WHAT YOU ARE ASKED TO DO
What should you transcribe? Every line from the top of the records below through the line with "Creative Family Fun", exactly, and no pictures.

---+---

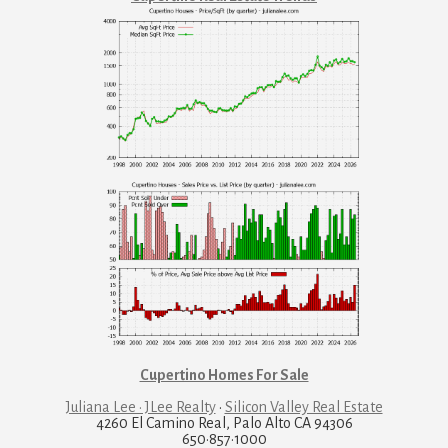
Cupertino Homes For Sale
Juliana Lee · JLee Realty
·
Silicon Valley Real Estate
4260 El Camino Real, Palo Alto CA 94306
650·857·1000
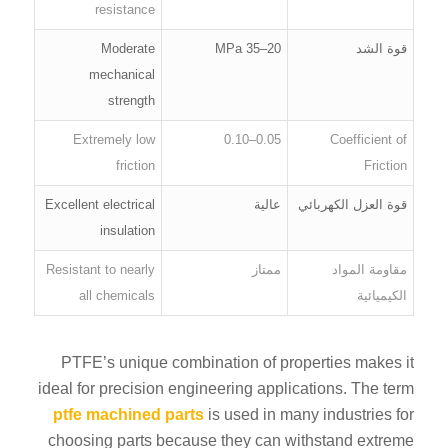
resistance
Moderate
20–35 MPa
قوة الشد
mechanical
strength
Extremely low
0.05–0.10
Coefficient of
friction
Friction
Excellent electrical
عالية
قوة العزل الكهربائي
insulation
Resistant to nearly
ممتاز
مقاومة المواد
all chemicals
الكيميائية
PTFE’s unique combination of properties makes it
ideal for precision engineering applications. The term
ptfe machined parts
is used in many industries for
choosing parts because they can withstand extreme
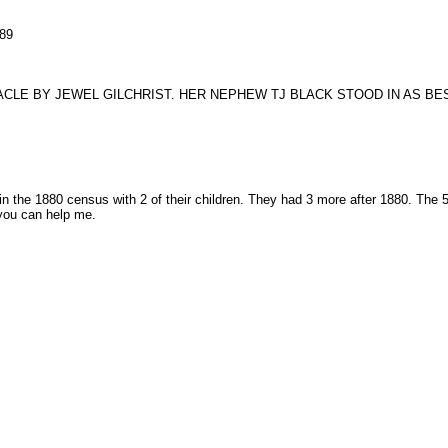
89
CLE BY JEWEL GILCHRIST. HER NEPHEW TJ BLACK STOOD IN AS BE
n the 1880 census with 2 of their children. They had 3 more after 1880. The
you can help me.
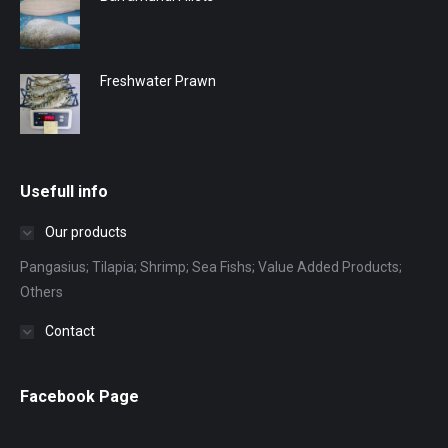
Freshwater Prawn
Usefull info
Our products
Pangasius; Tilapia; Shrimp; Sea Fishs; Value Added Products;
Others
Contact
Facebook Page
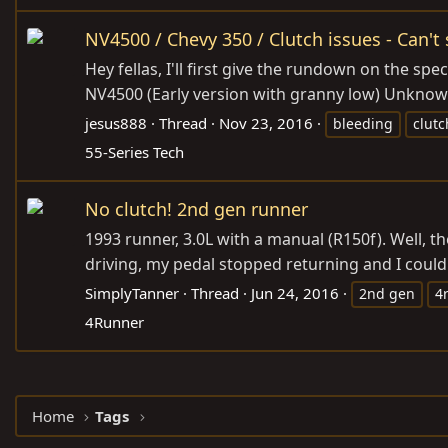
NV4500 / Chevy 350 / Clutch issues - Can't 
Hey fellas, I'll first give the rundown on the sp
NV4500 (Early version with granny low) Unknown 
jesus888
Thread
Nov 23, 2016
bleeding
clutc
55-Series Tech
No clutch! 2nd gen runner
1993 runner, 3.0L with a manual (R150f). Well, t
driving, my pedal stopped returning and I could 
SimplyTanner
Thread
Jun 24, 2016
2nd gen
4
4Runner
Home
Tags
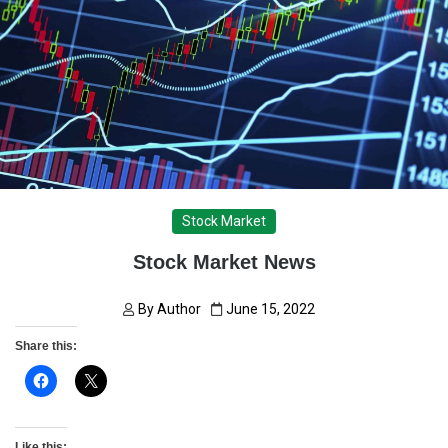
Stock Market
Stock Market News
By
Author
June 15, 2022
Share this:
Like this:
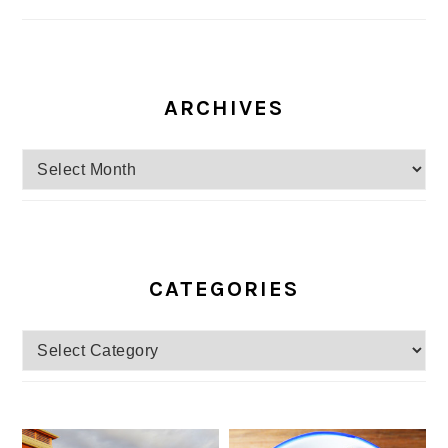
ARCHIVES
Archives
CATEGORIES
Categories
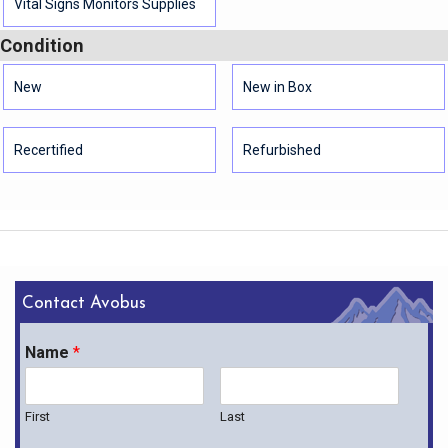
Vital Signs Monitors Supplies
Condition
New
New in Box
Recertified
Refurbished
Contact Avobus
Name
*
First
Last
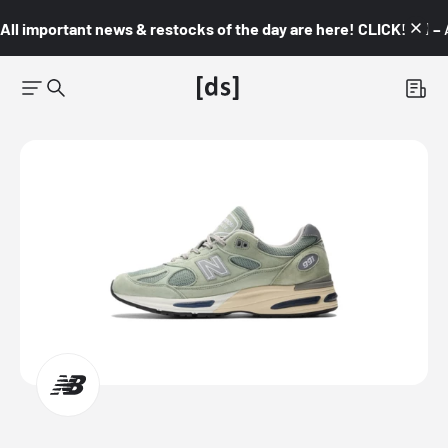
All important news & restocks of the day are here! CLICK! 👇🏼 –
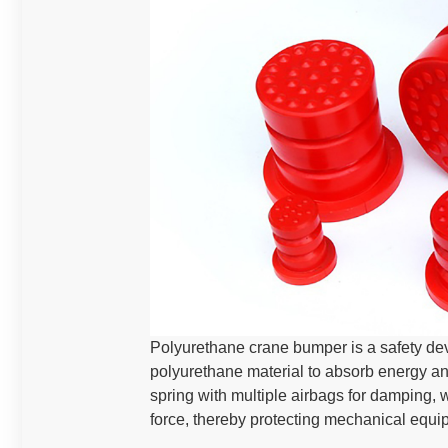
‌Polyurethane crane bumper is a safety dev
polyurethane material to absorb energy and 
spring with multiple airbags for damping, 
force, thereby protecting mechanical equ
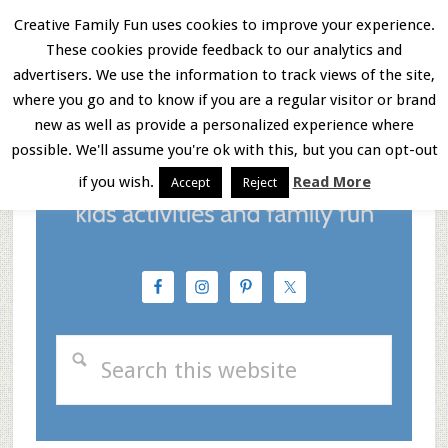
Skip
Skip
Skip
Creative Family Fun uses cookies to improve your experience.
These cookies provide feedback to our analytics and
to
to
to
Menu
advertisers. We use the information to track views of the site,
main
primary
footer
where you go and to know if you are a regular visitor or brand
new as well as provide a personalized experience where
content
sidebar
possible. We'll assume you're ok with this, but you can opt-out
if you wish.
Read More
Accept
Reject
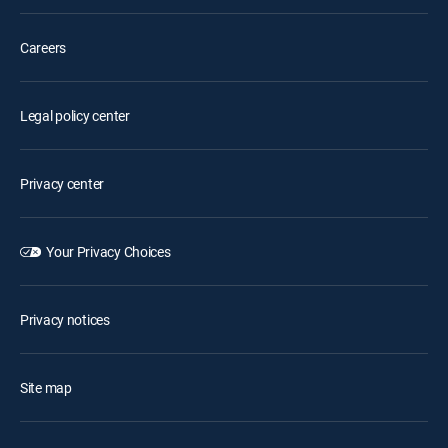
Careers
Legal policy center
Privacy center
Your Privacy Choices
Privacy notices
Site map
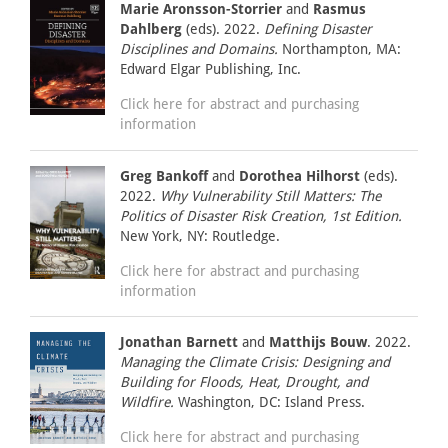
Marie Aronsson-Storrier
and
Rasmus
Dahlberg
(eds). 2022.
Defining Disaster
Disciplines and Domains.
Northampton, MA:
Edward Elgar Publishing, Inc.
Click here for abstract and purchasing
information
Greg Bankoff
and
Dorothea Hilhorst
(eds).
2022.
Why Vulnerability Still Matters: The
Politics of Disaster Risk Creation, 1st Edition.
New York, NY: Routledge.
Click here for abstract and purchasing
information
Jonathan Barnett
and
Matthijs Bouw
. 2022.
Managing the Climate Crisis: Designing and
Building for Floods, Heat, Drought, and
Wildfire.
Washington, DC: Island Press.
Click here for abstract and purchasing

---+---

WRITTEN ANSWER
Cupertino Homes For Sale
Juliana Lee · JLee Realty
·
Silicon Valley Real Estate
4260 El Camino Real, Palo Alto CA 94306
650·857·1000
resistance
Moderate
20–35 MPa
قوة الشد
mechanical
strength
Extremely low
0.05–0.10
Coefficient of
friction
Friction
Excellent electrical
عالية
قوة العزل الكهربائي
insulation
Resistant to nearly
ممتاز
مقاومة المواد
all chemicals
الكيميائية
PTFE’s unique combination of properties makes it
ideal for precision engineering applications. The term
ptfe machined parts
is used in many industries for
choosing parts because they can withstand extreme
89
CLE BY JEWEL GILCHRIST. HER NEPHEW TJ BLACK STOOD IN AS BE
n the 1880 census with 2 of their children. They had 3 more after 1880. The
you can help me.
Freshwater Prawn
Usefull info
Our products
Pangasius; Tilapia; Shrimp; Sea Fishs; Value Added Products;
Others
Contact
Facebook Page
NV4500 / Chevy 350 / Clutch issues - Can't 
Hey fellas, I'll first give the rundown on the sp
NV4500 (Early version with granny low) Unknown 
jesus888
Thread
Nov 23, 2016
bleeding
clutc
55-Series Tech
No clutch! 2nd gen runner
1993 runner, 3.0L with a manual (R150f). Well, t
driving, my pedal stopped returning and I could 
SimplyTanner
Thread
Jun 24, 2016
2nd gen
4
4Runner
Home
Tags
Stock Market
Stock Market News
By
Author
June 15, 2022
Share this:
Like this:
ARCHIVES
Archives
CATEGORIES
Categories
Vital Signs Monitors Supplies
Condition
New
New in Box
Recertified
Refurbished
Contact Avobus
Name
*
First
Last
All important news & restocks of the day are here! CLICK! 👇🏼 –
‌Polyurethane crane bumper is a safety dev
polyurethane material to absorb energy and 
spring with multiple airbags for damping, 
force, thereby protecting mechanical equ
Skip
Skip
Skip
Creative Family Fun uses cookies to improve your experience.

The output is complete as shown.